Ich starrte auf das Päckchen, das mir der Postbote heute am 24. Dezember, in die Hand drückte, und erkannte die Schrift meines Bruders.
"Wir machen uns doch gar keine Weihnachtsgeschenke", war mein erster Gedanke.
Egal - ich riss die Verpackung auf und vor mir lag ein Kästchen, welches mir beim Öffnen ein fast zärtliches Lächeln abverlangte.
"Der Weihnachtsfussel von MEINEM Christkind", ich dachte diese Worte erst ganz langsam, um ihnen Würde zu verleihen und ganz leise, ehrfurchtsvoll und lautlos formten meine Lippen das Gedachte.
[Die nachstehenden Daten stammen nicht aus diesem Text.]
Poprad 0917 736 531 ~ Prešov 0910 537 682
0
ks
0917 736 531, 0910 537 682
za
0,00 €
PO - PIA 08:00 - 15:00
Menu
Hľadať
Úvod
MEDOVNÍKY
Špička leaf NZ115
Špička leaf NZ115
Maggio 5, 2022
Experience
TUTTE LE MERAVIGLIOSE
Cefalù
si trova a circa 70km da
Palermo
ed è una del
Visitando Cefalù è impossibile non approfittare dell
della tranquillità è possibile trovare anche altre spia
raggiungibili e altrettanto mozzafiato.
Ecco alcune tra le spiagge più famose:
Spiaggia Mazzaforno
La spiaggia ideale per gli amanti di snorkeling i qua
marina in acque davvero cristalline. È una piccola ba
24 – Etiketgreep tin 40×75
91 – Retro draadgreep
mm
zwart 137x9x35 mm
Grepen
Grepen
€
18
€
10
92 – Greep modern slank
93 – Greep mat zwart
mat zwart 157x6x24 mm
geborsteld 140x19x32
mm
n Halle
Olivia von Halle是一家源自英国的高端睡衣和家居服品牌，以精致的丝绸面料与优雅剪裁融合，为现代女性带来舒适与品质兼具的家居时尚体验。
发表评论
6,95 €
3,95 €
Ich musste mich erst einmal hinsetzen und las den Brief, den mir mein Bruder dazu gelegt hatte. Er schrieb mir, dass er dieses Kästchen in einem alten Schrank meiner Eltern gefunden habe und er glaube, dass der Inhalt des Kästchens sicher eine Bedeutung für mich hätte.
Da war sie wieder, die Erinnerung.
.Ich war vielleicht vier, fünf Jahre alt und wurde morgens in aller Herrgottsfrühe von einem ungewohnten Geräusch geweckt und ging schlaftrunken zur Türe, um nach zu schauen, was denn los sei.
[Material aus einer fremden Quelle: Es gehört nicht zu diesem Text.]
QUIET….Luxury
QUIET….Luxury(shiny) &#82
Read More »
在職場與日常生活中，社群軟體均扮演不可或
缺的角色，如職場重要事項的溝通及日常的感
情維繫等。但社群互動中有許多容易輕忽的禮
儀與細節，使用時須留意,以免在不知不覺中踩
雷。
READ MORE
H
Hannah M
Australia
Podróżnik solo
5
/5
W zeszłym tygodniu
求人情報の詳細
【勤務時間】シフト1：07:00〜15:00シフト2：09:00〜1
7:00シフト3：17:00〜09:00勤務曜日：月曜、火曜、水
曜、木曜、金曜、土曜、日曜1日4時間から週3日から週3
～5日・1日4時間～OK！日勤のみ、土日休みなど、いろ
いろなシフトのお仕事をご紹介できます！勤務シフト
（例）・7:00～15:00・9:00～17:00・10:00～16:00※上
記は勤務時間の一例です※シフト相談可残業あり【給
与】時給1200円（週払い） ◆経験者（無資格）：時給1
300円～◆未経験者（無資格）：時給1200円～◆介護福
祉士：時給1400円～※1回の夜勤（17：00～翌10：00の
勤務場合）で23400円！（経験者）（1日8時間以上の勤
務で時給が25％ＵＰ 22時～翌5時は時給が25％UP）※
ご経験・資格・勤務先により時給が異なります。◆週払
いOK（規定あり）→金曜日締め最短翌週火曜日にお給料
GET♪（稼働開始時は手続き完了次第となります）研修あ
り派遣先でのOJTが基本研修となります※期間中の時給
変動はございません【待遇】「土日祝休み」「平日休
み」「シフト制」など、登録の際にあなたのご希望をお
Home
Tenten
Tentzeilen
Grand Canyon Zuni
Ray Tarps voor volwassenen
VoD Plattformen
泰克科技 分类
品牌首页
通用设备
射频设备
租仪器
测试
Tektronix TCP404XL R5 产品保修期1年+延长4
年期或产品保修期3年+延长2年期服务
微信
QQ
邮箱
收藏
Gott sei Dank - war die Schlafzimmertür nur angelehnt, so dass ich, ohne bemerkt zu werfen, einen Blick in die Diele werfen konnte.
Ich sah, wie Papa einen Riesenweihnachtsbaum quer durch die Diele ins Wohnzimmer zog. Mutti ermahnte ihn, leise zu sein, damit wir Kinder nicht wach werden würden Also wartete ich ab, bis die beiden im Wohnzimmer verschwunden waren und die Türe sich hinter ihnen schloss.
So geräuschlos wie möglich näherte ich mich vorsichtig der Wohnzimmertüre.
Unter mir knarckste etwas der Holzfußboden.
Purzi, mein Hund, stand einige Meter weiter im Türrahmen der Küchentüre und seine Öhrchen spitzten sich verheißungsvoll. Wir hatten Blickkontakt und Purzi wusste ganz genau, dass es jetzt irgendwie besonders darauf ankam, dass er still war und sich nicht rührte.
Ich hielt mir das linke Auge zu, um mit dem rechten besser durch das Schlüsselloch sehen zu können. Wer weiß, wie lange es mir vergönnt war, einen Einblick in das "Allerheiligste" zu wagen.
Irgendwie wurden plötzlich meine Augen vom vielen Schlüsselloch-Gucken müde und ich machte eine kleine Pause. Ich schaute wieder zu Purzi und irgendwie auf den Fußboden .und da sah ich ihn.
Er lag vor meinen Füßen.
Ein kleiner weißer Fussel, so fein, dass er bei jeder Bewegung, die ich tat, hin und her schwebte. Ich bückte mich vorsichtig zu ihm hinunter und nahm ihn in die Hand.
Ob es goldenes Engelshaar war oder eine glänzende Feder konnte ich nicht sagen, nur eines war mir klar, dass es etwas Heiliges war, etwas, das nicht von dieser Erde stammte, sondern aus dem Himmel kam und ich war mir jetzt sicher, dass das Christkind tatsächlich persönlich zu uns in unser Weihnachtszimmer gekommen sei und diesen Fussel verloren habe.
Ich hielt den Atem an und auch Purzi saß wie erstarrt da.
So sehr ich mich auch anstrengte, irgendwas zu hören - außer Papiergeknister und Stühle rücken drang nichts zu mir nach draußen.
"Mutti könnte doch mal mit dem Christkind sprechen, es vielleicht mal fragen, was es uns schenken will. Ob meine Puppen alle wieder aus dem Himmel zurück seien, ob mein Kaufmannsladen wieder, wie in all den Jahren zuvor, voll beladen, in der Ecke stehen würde."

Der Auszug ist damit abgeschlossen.